You may ask: why would anyone implement Scheme in Scheme?! In the end, the only thing you need to do is to run something like (eval (read ...)). Yes, but that would be too easy. I wanted to have a parser that reads textual input and parses it to Scheme-like objects, I wanted to imitate the types, environments, closures, etc. I found Racket’s documentation very helpful (though not perfect). Having already read a lot about Scheme and implemented it thrice, doing it in Racket was fairly easy. It was a chance to appreciate Scheme’s more advanced features like macros and classes (yes, it has classes, but check Structure and Interpretation of Computer Programs to learn how they are just syntactic sugar) to imitate the stateful environments. The biggest pain was when I decided to build REPL and needed to find out how should I properly read the input from stdin and stream it to the parser. For building the command line interface, beyond the official docs I found only one brief blog post on how to do it, so I just went by trial and error to figure out how to do it. The hardest part was the “simple” things.

Tasks XKCD #1425: - “When a user takes a photo the app should check whether they’re in a national park…” - “Sure, easy GIS lookup. Gimme a few hours.” - “… and check whether the photo is of a bird.” - “I’ll need a research team and five years.” Comment: In CS, it can be hard to explain the difference between the easy and the virtually impossible.

(source https://xkcd.com/1425/)

So what are the pros and cons of those languages?

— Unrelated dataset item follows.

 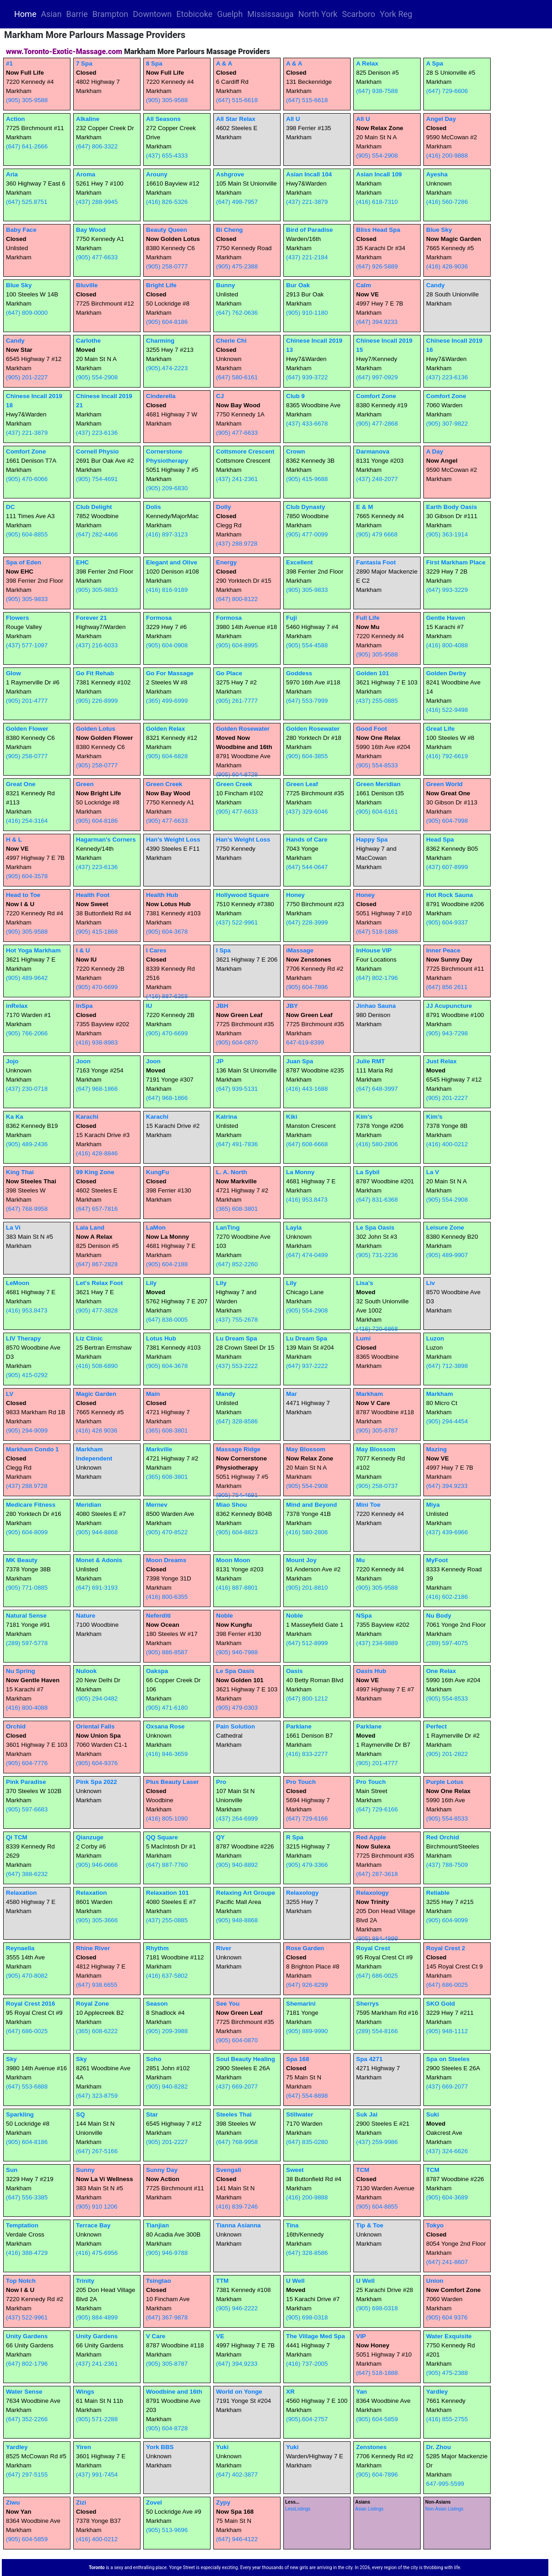 I want to click on (905) 946-7988, so click(x=237, y=1652).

  • Go is elegant in its simplicity and has great documentation and developer tools. It has a simple but strict static type system, so implementing dynamic types was quite tedious. The big upside is that Go has a large and active community, so it’s easy to find online an answer to any “how to…” question, or get it answered on StackOverflow.com (not necessarily the case for the other languages).
  • OCaml was a real pleasure to use, though it would be even better if it had better documentation.
  • Erlang… is interesting. There are many great ideas behind it. It also shows how the simplicity of a language does not make it less expressive: all the values are immutable, it has no namespaces, no custom types, etc, while being a language designed for building complex, concurrent systems. I liked how Erland uses uppercase-only for variable names, making them visually distinct (Go does a similar thing for private vs public functions).
  • Scheme, oh good old Scheme. What I was missing the most as compared to other functional languages was pattern-matching. Being able to write [Head | Tail] = List (Erlang) instead of (let ([head (car lst)] [tail (cdr lst)]) ...) is so much cleaner. A lisp with pattern-matching wouldn’t differ that much from any modern functional language. The documentation could be improved.

What’s next?

It was a great learning experience. Now, I’m struggling between resting from lisp and the compulsion to repeat it in another language. It could be a chance to learn better how Haskell handles side effects. On another hand, I already did it in functional languages. Cool kids those days learn Rust1, so who knows? Lua also sounds intriguing.2 Finally, I didn’t touch JavaScript for years and there is this TypeScript thing, right? Or maybe Crystal? Some masochistic part of me thinks of doing it in AWK or a Makefile, but not sure if this would be the pleasant kind of pain.